### Provided information:
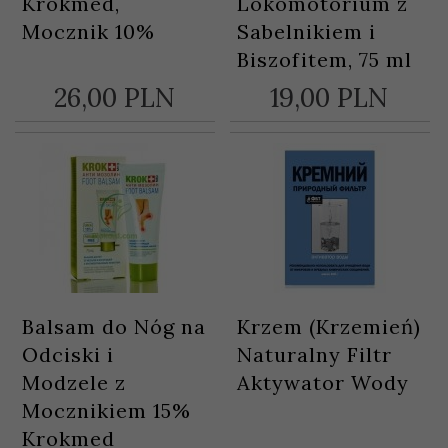
Krokmed,
Lokomotorium z
Mocznik 10%
Sabelnikiem i
Biszofitem, 75 ml
26,
00
PLN
19,
00
PLN
Balsam do Nóg na
Krzem (Krzemień)
Odciski i
Naturalny Filtr
Modzele z
Aktywator Wody
Mocznikiem 15%
Krokmed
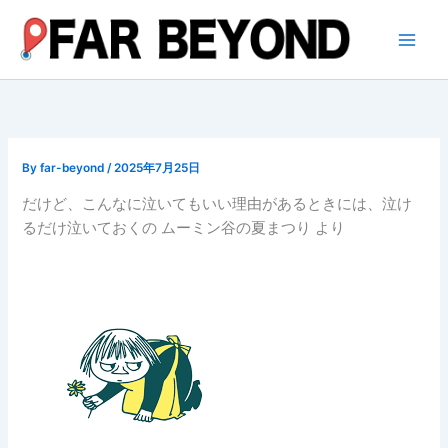
内
容
を
ス
キ
ッ
プ
By
far-beyond
/
2025年7月25日
だけど、こんなに泣いてもいい理由があるときには、泣け
るだけ泣いておくの ムーミン谷の夏まつり より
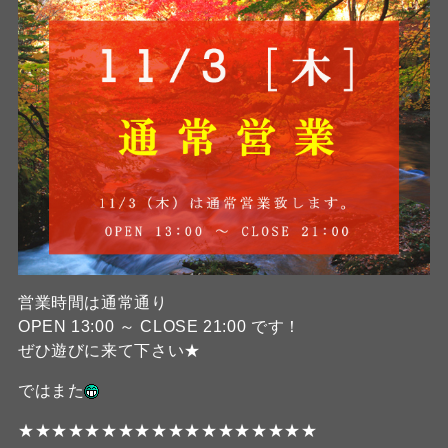
営業時間は通常通り
OPEN 13:00 ～ CLOSE 21:00 です！
ぜひ遊びに来て下さい★
ではまた
★★★★★★★★★★★★★★★★★★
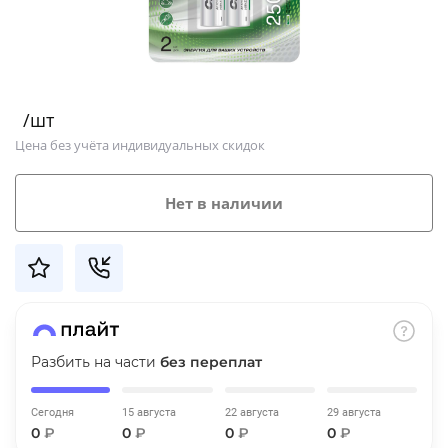
Добавляйте товары
в корзину
/шт
Оплачивайте сегодня только
Цена без учёта индивидуальных скидок
25
% картой любого банка
Нет в наличии
Получайте товар
выбранный способом
Оставшиеся
75
% будут
списываться
с вашей карты
по
25
%
каждые 2 недели
Разбить на части
без переплат
Сегодня
15 августа
22 августа
29 августа
0
₽
0
₽
0
₽
0
₽
Подробнее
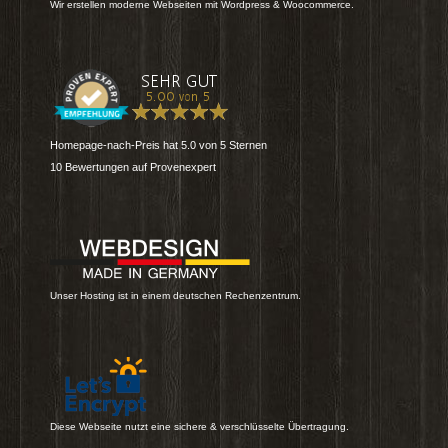
Wir erstellen moderne Webseiten mit Wordpress & Woocommerce.
Homepage-nach-Preis
hat
5.0
von
5
Sternen
10
Bewertungen auf Provenexpert
Unser Hosting ist in einem deutschen Rechenzentrum.
Diese Webseite nutzt eine sichere & verschlüsselte Übertragung.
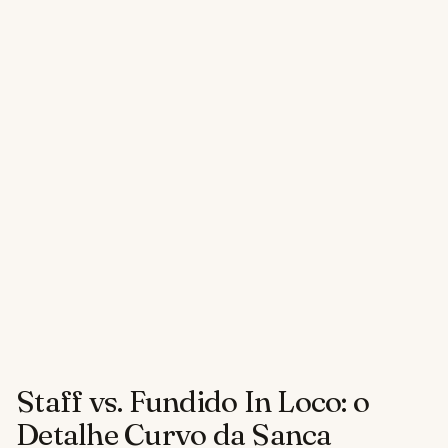
Staff vs. Fundido In Loco: o
Detalhe Curvo da Sanca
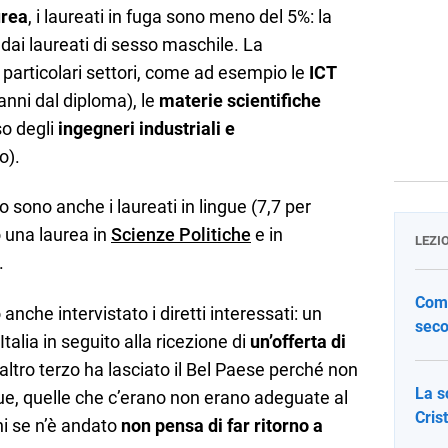
urea
, i laureati in fuga sono meno del 5%: la
dai laureati di sesso maschile. La
 particolari settori, come ad esempio le
ICT
 anni dal diploma), le
materie scientifiche
so degli
ingegneri industriali e
o).
o sono anche i laureati in lingue (7,7 per
 una laurea in
Scienze Politiche
e in
LEZI
.
Come
anche intervistato i diretti interessati: un
seco
Italia in seguito alla ricezione di
un’offerta di
altro terzo ha lasciato il Bel Paese perché non
La s
e, quelle che c’erano non erano adeguate al
Cris
chi se n’è andato
non pensa di far ritorno a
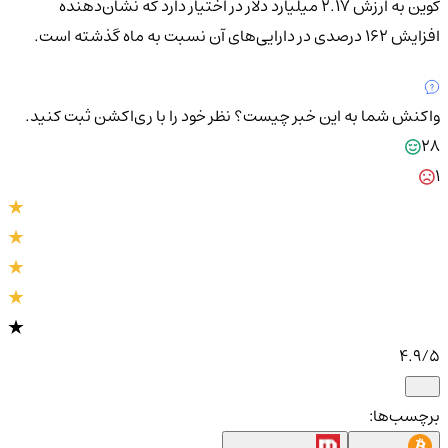
کوین به ارزش 2.17 میلیارد دلار در اختیار دارد که نشان‌دهنده
افزایش 162 درصدی در دارایی‌های آن نسبت به ماه گذشته است.
واکنش شما به این خبر چیست؟
نظر خود را با ری‌اکشن ثبت کنید.
28
1
4.9
/5
برچسب‌ها:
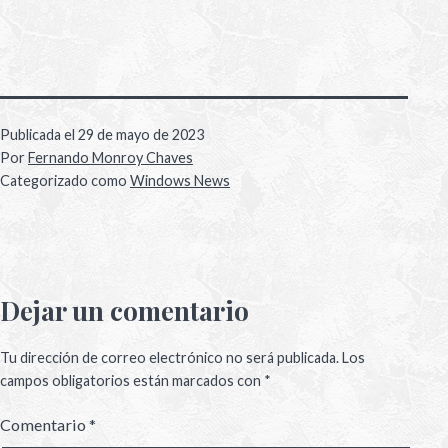
Publicada el
29 de mayo de 2023
Por
Fernando Monroy Chaves
Categorizado como
Windows News
Dejar un comentario
Tu dirección de correo electrónico no será publicada.
Los
campos obligatorios están marcados con
*
Comentario
*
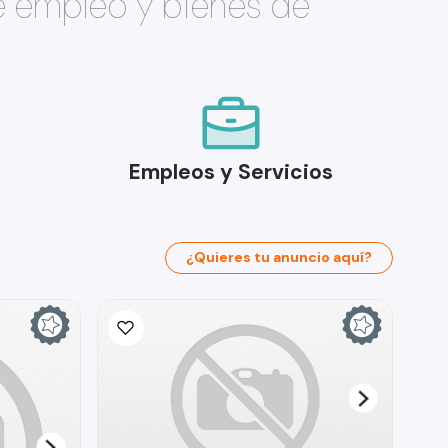
e empleo y bienes de
Empleos y Servicios
¿Quieres tu anuncio aquí?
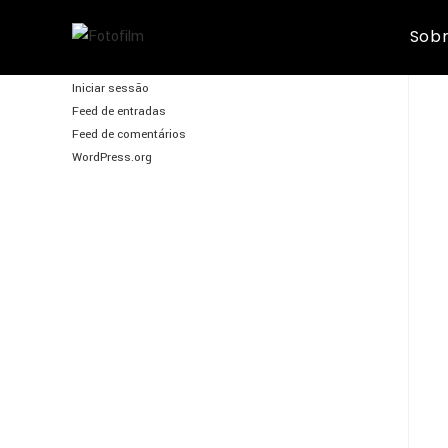
Skip
Sobr
to
FotoFilm
content
Iniciar sessão
Feed de entradas
Feed de comentários
WordPress.org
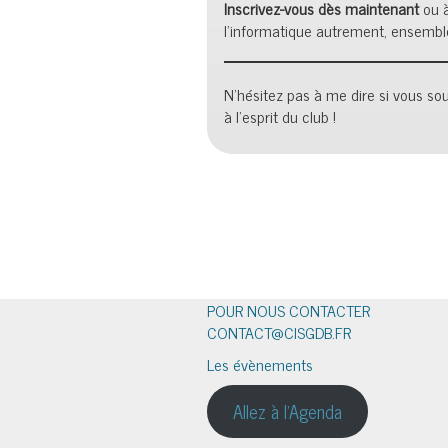
Inscrivez-vous dès maintenant
ou à
l’informatique autrement, ensemble
N’hésitez pas à me dire si vous s
à l’esprit du club !
POUR NOUS CONTACTER
CONTACT@CISGDB.FR
Les évènements
Allez à l'Agenda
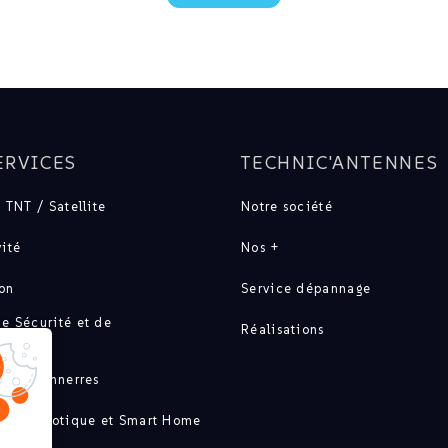
ERVICES
TECHNIC'ANTENNES
 TNT / Satellite
Notre société
ité
Nos +
ion
Service dépannage
e Sécurité et de
Réalisations
ation
t paratonnerres
té / Domotique et Smart Home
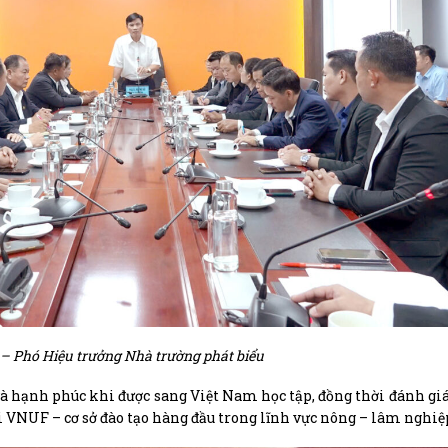
 – Phó Hiệu trưởng Nhà trường phát biểu
 và hạnh phúc khi được sang Việt Nam học tập, đồng thời đánh gi
ại VNUF – cơ sở đào tạo hàng đầu trong lĩnh vực nông – lâm nghiệ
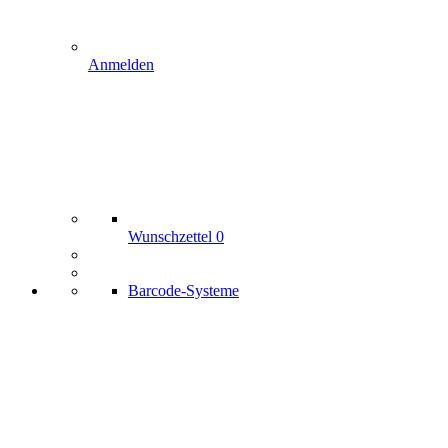
Anmelden
Wunschzettel
0
Barcode-Systeme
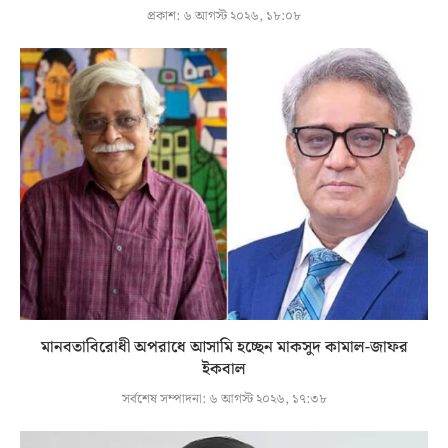
প্রকাশ:
৬ আগস্ট ২০২৬, ১৮:০৮
মানবতাবিরোধী অপরাধে আসামি হচ্ছেন মাকসুদ কামাল-জাফর
ইকবাল
সর্বশেষ সম্পাদনা:
৬ আগস্ট ২০২৬, ১৭:৩৮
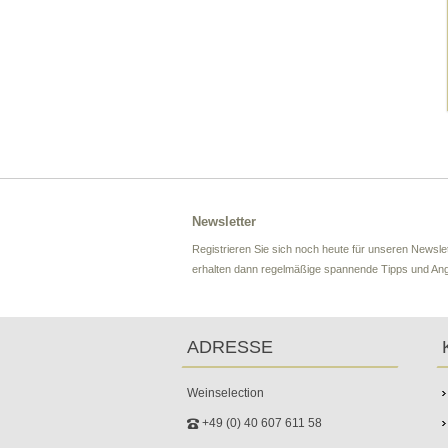
Newsletter
Registrieren Sie sich noch heute für unseren Newslet
erhalten dann regelmäßige spannende Tipps und An
ADRESSE
Weinselection
+49 (0) 40 607 611 58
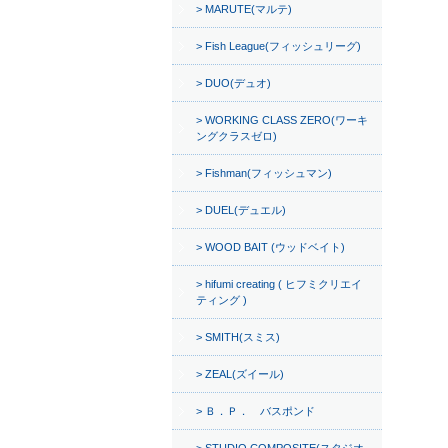
MARUTE(マルテ)
Fish League(フィッシュリーグ)
DUO(デュオ)
WORKING CLASS ZERO(ワーキ
ングクラスゼロ)
Fishman(フィッシュマン)
DUEL(デュエル)
WOOD BAIT (ウッドベイト)
hifumi creating ( ヒフミクリエイ
ティング )
SMITH(スミス)
ZEAL(ズイール)
Ｂ．Ｐ． バスポンド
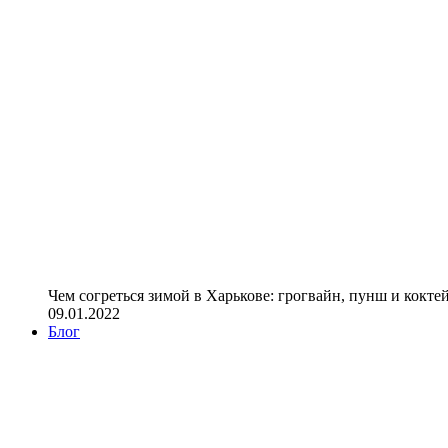
Чем согреться зимой в Харькове: грогвайн, пунш и кокте
09.01.2022
Блог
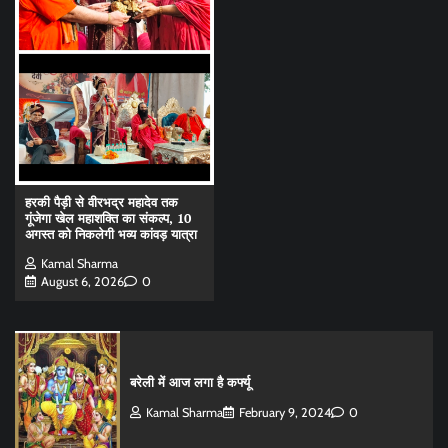
हरकी पैड़ी से वीरभद्र महादेव तक
गूंजेगा खेल महाशक्ति का संकल्प, 10
अगस्त को निकलेगी भव्य कांवड़ यात्रा
Kamal Sharma
August 6, 2026
0
बरेली में आज लगा है कर्फ्यू
Kamal Sharma
February 9, 2024
0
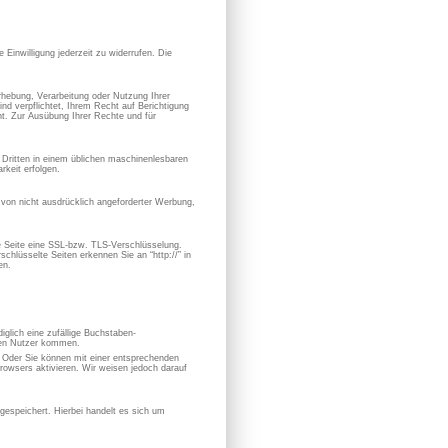
 Einwilligung jederzeit zu widerrufen. Die
hebung, Verarbeitung oder Nutzung Ihrer
nd verpflichtet, Ihrem Recht auf Berichtigung
. Zur Ausübung Ihrer Rechte und für
en Dritten in einem üblichen maschinenlesbaren
keit erfolgen.
von nicht ausdrücklich angeforderter Werbung,
se Seite eine SSL-bzw. TLS-Verschlüsselung.
chlüsselte Seiten erkennen Sie an “http://” in
en.
iglich eine zufällige Buchstaben-
hen Nutzer kommen.
. Oder Sie können mit einer entsprechenden
owsers aktivieren. Wir weisen jedoch darauf
espeichert. Hierbei handelt es sich um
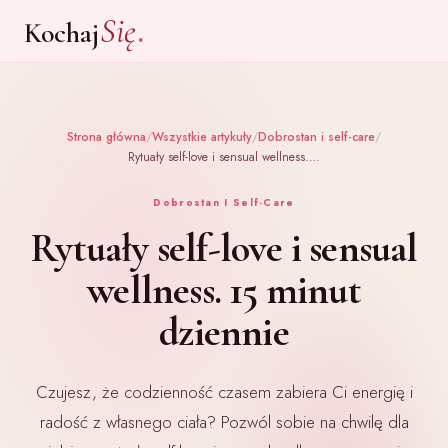
.
Się
Kochaj
Strona główna
/
Wszystkie artykuły
/
Dobrostan i self-care
/
Rytuały self-love i sensual wellness.…
Dobrostan I Self-Care
Rytuały self-love i sensual
wellness. 15 minut
dziennie
Czujesz, że codzienność czasem zabiera Ci energię i
radość z własnego ciała? Pozwól sobie na chwilę dla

### The task:
Restate the entries above word for word, and keep the pictures out.

### The answer:
Krokmed,
Lokomotorium z
Mocznik 10%
Sabelnikiem i
Biszofitem, 75 ml
26,
00
PLN
19,
00
PLN
Balsam do Nóg na
Krzem (Krzemień)
Odciski i
Naturalny Filtr
Modzele z
Aktywator Wody
Mocznikiem 15%
Krokmed
内
容
を
ス
キ
ッ
プ
By
far-beyond
/
2025年7月25日
だけど、こんなに泣いてもいい理由があるときには、泣け
るだけ泣いておくの ムーミン谷の夏まつり より
営業時間は通常通り
OPEN 13:00 ～ CLOSE 21:00 です！
ぜひ遊びに来て下さい★
ではまた
★★★★★★★★★★★★★★★★★★
Добавляйте товары
в корзину
/шт
Оплачивайте сегодня только
Цена без учёта индивидуальных скидок
25
% картой любого банка
Нет в наличии
Получайте товар
выбранный способом
Оставшиеся
75
% будут
списываться
с вашей карты
по
25
%
каждые 2 недели
Разбить на части
без переплат
Сегодня
15 августа
22 августа
29 августа
0
₽
0
₽
0
₽
0
₽
Подробнее
Wir erstellen moderne Webseiten mit Wordpress & Woocommerce.
Homepage-nach-Preis
hat
5.0
von
5
Sternen
10
Bewertungen auf Provenexpert
Unser Hosting ist in einem deutschen Rechenzentrum.
Diese Webseite nutzt eine sichere & verschlüsselte Übertragung.
Staff vs. Fundido In Loco: o
Detalhe Curvo da Sanca
urea
, i laureati in fuga sono meno del 5%: la
dai laureati di sesso maschile. La
 particolari settori, come ad esempio le
ICT
 anni dal diploma), le
materie scientifiche
so degli
ingegneri industriali e
o).
o sono anche i laureati in lingue (7,7 per
 una laurea in
Scienze Politiche
e in
LEZI
.
Come
anche intervistato i diretti interessati: un
seco
Italia in seguito alla ricezione di
un’offerta di
altro terzo ha lasciato il Bel Paese perché non
La s
e, quelle che c’erano non erano adeguate al
Cris
chi se n’è andato
non pensa di far ritorno a
کوین به ارزش 2.17 میلیارد دلار در اختیار دارد که نشان‌دهنده
افزایش 162 درصدی در دارایی‌های آن نسبت به ماه گذشته است.
واکنش شما به این خبر چیست؟
نظر خود را با ری‌اکشن ثبت کنید.
28
1
4.9
/5
برچسب‌ها:
Publicada el
29 de mayo de 2023
Por
Fernando Monroy Chaves
Categorizado como
Windows News
Dejar un comentario
Tu dirección de correo electrónico no será publicada.
Los
campos obligatorios están marcados con
*
Comentario
*
e empleo y bienes de
Empleos y Servicios
¿Quieres tu anuncio aquí?
Skip
Sobr
to
FotoFilm
content
Iniciar sessão
Feed de entradas
Feed de comentários
WordPress.org
Inscrivez-vous dès maintenant
ou à
l’informatique autrement, ensemble
N’hésitez pas à me dire si vous s
à l’esprit du club !
POUR NOUS CONTACTER
CONTACT@CISGDB.FR
Les évènements
Allez à l'Agenda
ERVICES
TECHNIC'ANTENNES
 TNT / Satellite
Notre société
ité
Nos +
ion
Service dépannage
e Sécurité et de
Réalisations
ation
t paratonnerres
té / Domotique et Smart Home
 – Phó Hiệu trưởng Nhà trường phát biểu
 và hạnh phúc khi được sang Việt Nam học tập, đồng thời đánh gi
ại VNUF – cơ sở đào tạo hàng đầu trong lĩnh vực nông – lâm nghiệ
Anmelden
Wunschzettel
0
Barcode-Systeme
প্রকাশ:
৬ আগস্ট ২০২৬, ১৮:০৮
মানবতাবিরোধী অপরাধে আসামি হচ্ছেন মাকসুদ কামাল-জাফর
ইকবাল
সর্বশেষ সম্পাদনা:
৬ আগস্ট ২০২৬, ১৭:৩৮
Newsletter
Registrieren Sie sich noch heute für unseren Newslet
erhalten dann regelmäßige spannende Tipps und An
ADRESSE
Weinselection
+49 (0) 40 607 611 58
MARUTE(マルテ)
Fish League(フィッシュリーグ)
DUO(デュオ)
WORKING CLASS ZERO(ワーキ
ングクラスゼロ)
Fishman(フィッシュマン)
DUEL(デュエル)
WOOD BAIT (ウッドベイト)
hifumi creating ( ヒフミクリエイ
ティング )
SMITH(スミス)
ZEAL(ズイール)
Ｂ．Ｐ． バスポンド
Чем согреться зимой в Харькове: грогвайн, пунш и кокте
09.01.2022
Блог
हरकी पैड़ी से वीरभद्र महादेव तक
गूंजेगा खेल महाशक्ति का संकल्प, 10
अगस्त को निकलेगी भव्य कांवड़ यात्रा
Kamal Sharma
August 6, 2026
0
बरेली में आज लगा है कर्फ्यू
Kamal Sharma
February 9, 2024
0
 Einwilligung jederzeit zu widerrufen. Die
hebung, Verarbeitung oder Nutzung Ihrer
nd verpflichtet, Ihrem Recht auf Berichtigung
. Zur Ausübung Ihrer Rechte und für
en Dritten in einem üblichen maschinenlesbaren
keit erfolgen.
von nicht ausdrücklich angeforderter Werbung,
se Seite eine SSL-bzw. TLS-Verschlüsselung.
chlüsselte Seiten erkennen Sie an “http://” in
en.
iglich eine zufällige Buchstaben-
hen Nutzer kommen.
. Oder Sie können mit einer entsprechenden
owsers aktivieren. Wir weisen jedoch darauf
espeichert. Hierbei handelt es sich um
.
Się
Kochaj
Strona główna
/
Wszystkie artykuły
/
Dobrostan i self-care
/
Rytuały self-love i sensual wellness.…
Dobrostan I Self-Care
Rytuały self-love i sensual
wellness. 15 minut
dziennie
Czujesz, że codzienność czasem zabiera Ci energię i
radość z własnego ciała? Pozwól sobie na chwilę dla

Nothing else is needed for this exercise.